The motility is assessed in a fluent change between both positions, the general strength by the decisiveness the movement can be performed with.

 

- Taut Neck

This muscle action can be observed frequently with sudden strength demanding tasks as sporting feats. In order to stabilise the skull the Platysma is jointly strained, thus tensioning the skin of the neck between clavicle and bone margin of the Mandibula making the neck appear stout in the front.

In its physiological frame the muscle supports the frontal stabilisation of the head in the close state of the mouth posture which means in a synergism strung together with the Orbicularis (while the Mandibula adductors not necessarily get involved).

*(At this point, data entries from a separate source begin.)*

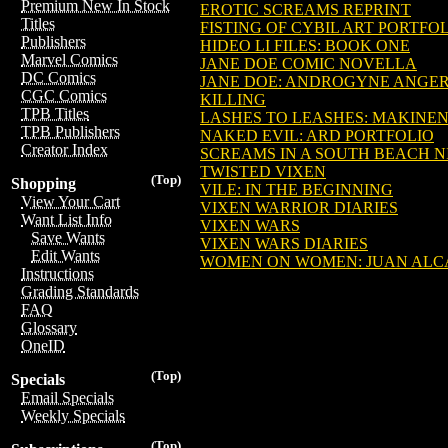
Premium New In Stock
EROTIC SCREAMS REPRINT
Titles
FISTING OF CYBIL ART PORTFO
Publishers
HIDEO LI FILES: BOOK ONE
Marvel Comics
JANE DOE COMIC NOVELLA
DC Comics
JANE DOE: ANDROGYNE ANGE
CGC Comics
KILLING
TPB Titles
LASHES TO LEASHES: MAKINEN
TPB Publishers
NAKED EVIL: ARD PORTFOLIO
Creator Index
SCREAMS IN A SOUTH BEACH N
TWISTED VIXEN
(Top)
Shopping
VILE: IN THE BEGINNING
View Your Cart
VIXEN WARRIOR DIARIES
Want List Info
VIXEN WARS
Save Wants
VIXEN WARS DIARIES
Edit Wants
WOMEN ON WOMEN: JUAN ALC
Instructions
Grading Standards
FAQ
Glossary
OneID
(Top)
Specials
Email Specials
Weekly Specials
(Top)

A straining should well be possible but generally the region should stay discreet.

 

- Lower Lip Moistener

Generally the patient should be made give up lip licking as a dysfunction. In cases of restricted Mobility the tongue tip can be caused to run around the lip margin or, as in this exercise, to slip to and fro from corner to corner of the mouth or, in the static mode, just dwell on the middle of the lower lip.

 

- Foot Mat

Here again is a muscle test which is not appropriate as an MFT exercise as the tongue low position represents a malposition.  An exception would be the tendency to push the tongue in protrusion between the rows of the teeth. In those cases the exercises could be used as a relaxation method.

In this case the patient would be asked to, as far as possible, keep off  from straining any muscle of the tongue but put it as flat as possible down on the mouth floor just like a foot mat.

Here quite well fibre tracks get tensed – the vertical – creating the impression of not tensioning.